À peine 12 heures après la découverte du cadavre carbonisé du vigile Lakshman Rao Yenkadu, aussi connu sous le nom de Vinod Vengadoo – et qui était âgé de 59 ans –, Sourier Érrapah avaient été appréhendées par la MCIT, alors menée par le surintendant de police Yousouf Soopun, en collaboration avec la CID de Rose-Belle. L’accusé aurait en effet commis l’erreur de retourner sur les lieux du crime en se cachant dans un champ de cannes afin d’épier les mouvements des policiers. Mais lors d’une battue dans les parages, des membres de la MCIT l’ont aperçu avant de l’emmener au poste de police de Rose-Belle pour interrogatoire.
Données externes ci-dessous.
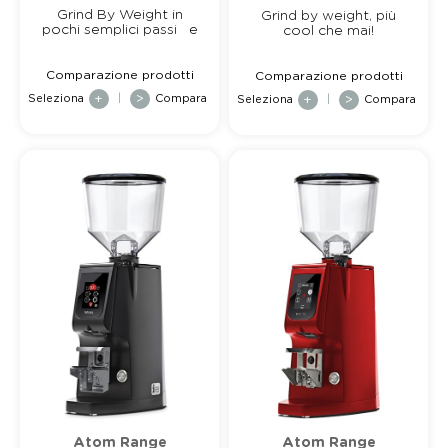
Grind By Weight in
Grind by weight, più
pochi semplici passi e
cool che mai!
ottieni la mas...
Comparazione prodotti
Comparazione prodotti
Seleziona
+
|
>
Compara
Seleziona
+
|
>
Compara
Atom Range
Atom Range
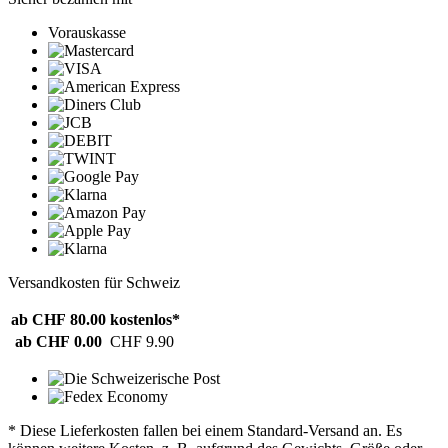
Vorauskasse
Versandkosten für Schweiz
ab CHF 80.00
kostenlos*
ab CHF 0.00
CHF 9.90
* Diese Lieferkosten fallen bei einem Standard-Versand an. Es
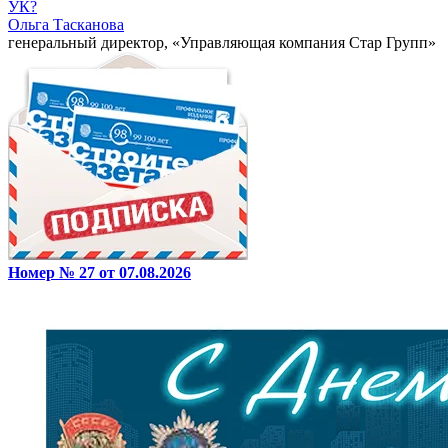
УК?
Ольга Тасканова
генеральный директор, «Управляющая компания Стар Групп»
Номер № 27 от 07.08.2026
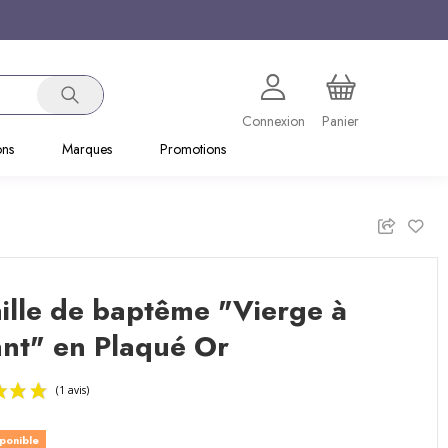
Connexion
Panier
ons
Marques
Promotions
ille de baptême "Vierge à
ant" en Plaqué Or
sponible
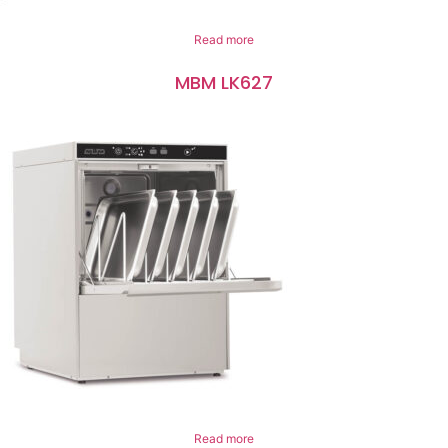
Read more
MBM LK627
Read more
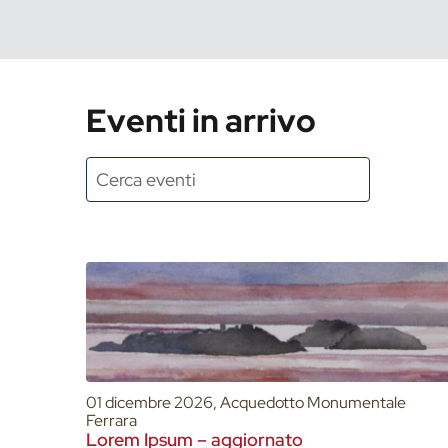
Eventi in arrivo
01 dicembre 2026, Acquedotto Monumentale
Ferrara
Lorem Ipsum – aggiornato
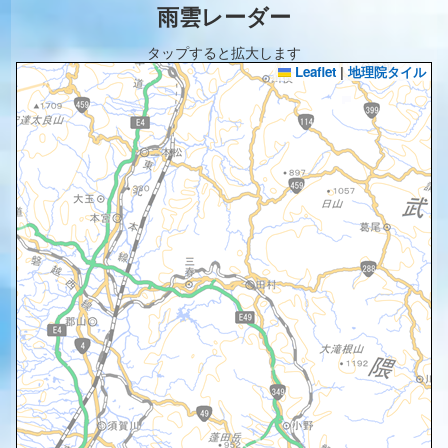
雨雲レーダー
タップすると拡大します
Leaflet
|
地理院タイル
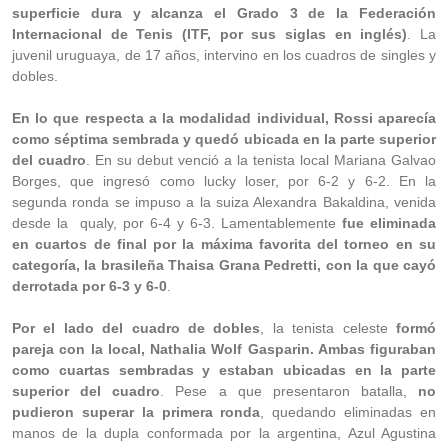
superficie dura y alcanza el Grado 3 de la Federación
Internacional de Tenis (ITF, por sus siglas en inglés)
. La
juvenil uruguaya, de 17 años, intervino en los cuadros de singles y
dobles.
En lo que respecta a la modalidad individual, Rossi aparecía
como séptima sembrada y quedó ubicada en la parte superior
del cuadro
. En su debut venció a la tenista local Mariana Galvao
Borges, que ingresó como lucky loser, por 6-2 y 6-2. En la
segunda ronda se impuso a la suiza Alexandra Bakaldina, venida
desde la qualy, por 6-4 y 6-3. Lamentablemente
fue eliminada
en cuartos de final por la máxima favorita del torneo en su
categoría, la brasileña Thaisa Grana Pedretti, con la que cayó
derrotada por 6-3 y 6-0
.
Por el lado del cuadro de dobles
, la tenista celeste
formó
pareja con la local, Nathalia Wolf Gasparin. Ambas figuraban
como cuartas sembradas y estaban ubicadas en la parte
superior del cuadro
. Pese a que presentaron batalla,
no
pudieron superar la primera ronda
, quedando eliminadas en
manos de la dupla conformada por la argentina, Azul Agustina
Dans un premier temps, le suspect a nié toute implication dans le meurtre du vigile. Mais celui-ci a toutefois été trahi par des blessures et des traces de brûlure qu’il portait au visage. Questionné sur la provenance de ces marques, il devait rapidement passer aux aveux. Il avait ainsi confirmé s’être rendu avec un complice, un certain Josian Daniel Laverdure, sur les lieux du crime en pleine nuit en vue de mettre la main sur de vieilles ferrailles et des batteries de véhicules. Mais les deux hommes auraient été surpris par le veilleur de nuit. Une dispute devait s’ensuivre. La victime aurait alors été sauvagement agressée, notamment par huit coups de “sabre” portés à la tête et au cou. Lorsque le vigile s’est écroulé, les deux malfrats ont alors décidé de mettre le feu à une Fertiliser Spraying Machine ainsi qu’à des batteries usagées. En brûlant le corps de leur victime, ils espéraient ainsi camoufler leur agression. Les deux hommes ont ensuite pris la fuite en abandonnant leur victime. L’autopsie, pratiquée alors par le Chief Police Medical Officer le Dr Sudesh Kumar Gungadin à la morgue du Princess Margaret Orthopaedic Centre, a a attribué le décès à un “shock following multiple chops at head and neck”. L’accusé n’ayant pu retenir les services d’un avocat, il devra comparaître à nouveau aux Assises le 13 janvier afin que lui soit communiquée la décision de la cour.